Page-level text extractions
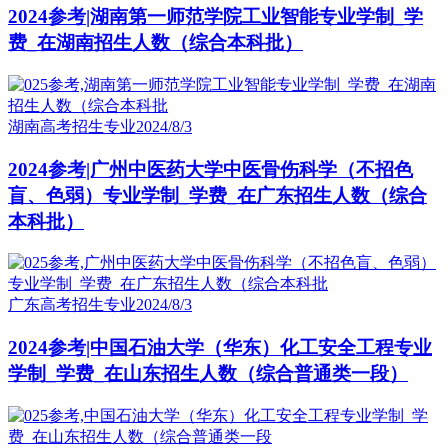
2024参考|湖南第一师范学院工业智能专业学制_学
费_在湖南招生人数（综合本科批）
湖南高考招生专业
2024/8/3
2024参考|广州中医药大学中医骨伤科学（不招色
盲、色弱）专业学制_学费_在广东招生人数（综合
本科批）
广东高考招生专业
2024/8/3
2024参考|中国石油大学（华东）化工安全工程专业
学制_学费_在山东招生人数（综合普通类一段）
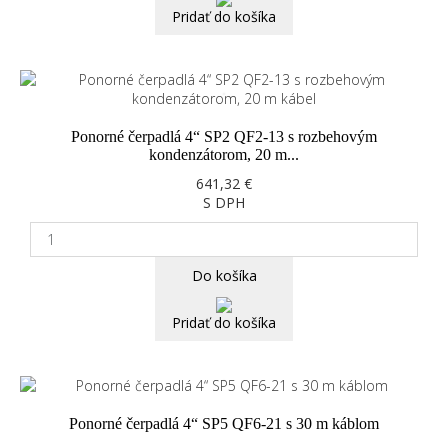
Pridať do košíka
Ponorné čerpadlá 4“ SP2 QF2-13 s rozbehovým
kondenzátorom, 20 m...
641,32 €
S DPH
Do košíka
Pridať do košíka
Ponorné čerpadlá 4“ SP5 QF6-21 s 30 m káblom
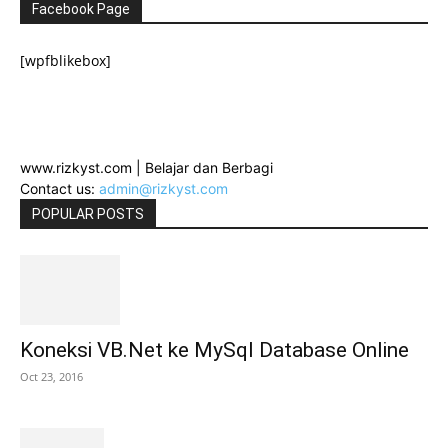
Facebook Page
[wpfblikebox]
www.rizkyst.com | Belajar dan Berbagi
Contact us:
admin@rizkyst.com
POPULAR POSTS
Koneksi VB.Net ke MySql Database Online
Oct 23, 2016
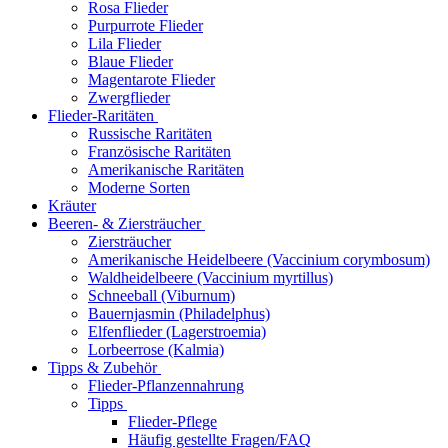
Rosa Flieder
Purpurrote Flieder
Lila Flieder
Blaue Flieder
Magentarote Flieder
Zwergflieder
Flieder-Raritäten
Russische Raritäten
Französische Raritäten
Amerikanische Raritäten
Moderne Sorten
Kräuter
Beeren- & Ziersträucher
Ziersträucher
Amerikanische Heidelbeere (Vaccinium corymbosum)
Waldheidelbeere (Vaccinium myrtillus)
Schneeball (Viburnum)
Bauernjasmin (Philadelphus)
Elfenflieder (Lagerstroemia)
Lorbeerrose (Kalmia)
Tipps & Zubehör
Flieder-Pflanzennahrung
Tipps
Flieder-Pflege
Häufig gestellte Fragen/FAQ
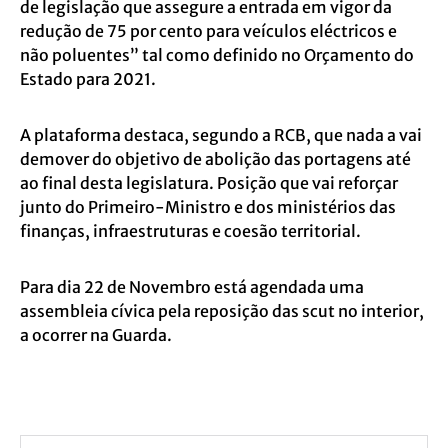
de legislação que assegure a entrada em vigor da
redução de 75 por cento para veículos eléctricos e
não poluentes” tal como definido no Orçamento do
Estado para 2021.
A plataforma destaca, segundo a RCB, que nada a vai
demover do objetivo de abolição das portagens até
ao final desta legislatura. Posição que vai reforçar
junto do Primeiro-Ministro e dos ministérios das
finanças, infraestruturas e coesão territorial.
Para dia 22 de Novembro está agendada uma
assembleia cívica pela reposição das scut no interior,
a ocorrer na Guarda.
==
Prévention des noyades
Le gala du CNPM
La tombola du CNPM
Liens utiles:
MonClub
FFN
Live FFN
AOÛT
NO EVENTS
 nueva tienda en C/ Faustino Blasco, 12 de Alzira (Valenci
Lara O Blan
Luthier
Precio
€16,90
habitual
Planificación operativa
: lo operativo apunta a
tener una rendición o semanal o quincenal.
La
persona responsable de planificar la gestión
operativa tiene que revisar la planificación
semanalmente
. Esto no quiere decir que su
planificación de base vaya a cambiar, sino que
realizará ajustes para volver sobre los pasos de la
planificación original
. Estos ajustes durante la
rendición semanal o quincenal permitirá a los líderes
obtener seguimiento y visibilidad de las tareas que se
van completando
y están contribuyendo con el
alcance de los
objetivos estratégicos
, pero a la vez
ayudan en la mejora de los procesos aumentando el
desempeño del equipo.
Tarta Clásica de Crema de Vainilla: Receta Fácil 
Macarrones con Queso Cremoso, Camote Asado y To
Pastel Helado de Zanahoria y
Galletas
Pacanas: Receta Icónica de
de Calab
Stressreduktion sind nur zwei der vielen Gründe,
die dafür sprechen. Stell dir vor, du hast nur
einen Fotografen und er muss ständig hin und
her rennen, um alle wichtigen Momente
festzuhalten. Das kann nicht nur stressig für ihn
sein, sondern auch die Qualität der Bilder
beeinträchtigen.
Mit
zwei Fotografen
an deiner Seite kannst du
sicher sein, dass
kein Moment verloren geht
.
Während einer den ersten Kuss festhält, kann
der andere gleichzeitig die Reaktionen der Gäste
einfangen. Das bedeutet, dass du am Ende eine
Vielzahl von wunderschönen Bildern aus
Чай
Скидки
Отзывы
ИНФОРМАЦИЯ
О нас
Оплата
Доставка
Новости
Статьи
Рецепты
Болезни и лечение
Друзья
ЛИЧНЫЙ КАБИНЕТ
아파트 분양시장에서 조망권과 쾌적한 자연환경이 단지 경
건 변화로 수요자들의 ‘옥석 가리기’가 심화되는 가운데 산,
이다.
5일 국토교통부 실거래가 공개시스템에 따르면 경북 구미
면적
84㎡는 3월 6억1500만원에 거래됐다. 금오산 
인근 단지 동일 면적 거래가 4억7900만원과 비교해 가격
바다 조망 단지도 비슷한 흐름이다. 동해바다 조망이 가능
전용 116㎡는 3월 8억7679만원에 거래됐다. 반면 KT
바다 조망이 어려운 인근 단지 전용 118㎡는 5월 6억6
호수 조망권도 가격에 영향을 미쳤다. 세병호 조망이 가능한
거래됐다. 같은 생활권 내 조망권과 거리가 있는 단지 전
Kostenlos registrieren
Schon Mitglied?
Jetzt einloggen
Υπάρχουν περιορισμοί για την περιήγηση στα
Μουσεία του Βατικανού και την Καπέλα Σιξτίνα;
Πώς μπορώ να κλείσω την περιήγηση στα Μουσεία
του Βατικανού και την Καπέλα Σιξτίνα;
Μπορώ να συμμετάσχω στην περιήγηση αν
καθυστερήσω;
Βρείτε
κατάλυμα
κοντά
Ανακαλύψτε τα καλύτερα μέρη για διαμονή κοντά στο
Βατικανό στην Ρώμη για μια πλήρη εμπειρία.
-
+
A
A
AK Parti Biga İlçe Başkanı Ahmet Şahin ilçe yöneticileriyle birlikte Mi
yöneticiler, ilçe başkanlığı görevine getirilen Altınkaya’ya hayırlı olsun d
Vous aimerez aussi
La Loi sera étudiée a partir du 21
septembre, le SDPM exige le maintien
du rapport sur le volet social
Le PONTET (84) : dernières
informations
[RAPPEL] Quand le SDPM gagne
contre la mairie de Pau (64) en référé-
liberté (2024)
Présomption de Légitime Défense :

> _TASK OBJECTIVE_: Look through the records above and please copy every line in which the string "ajustes" occurs.

> _RESPONSE BOX_:
realizará ajustes para volver sobre los pasos de la
. Estos ajustes durante la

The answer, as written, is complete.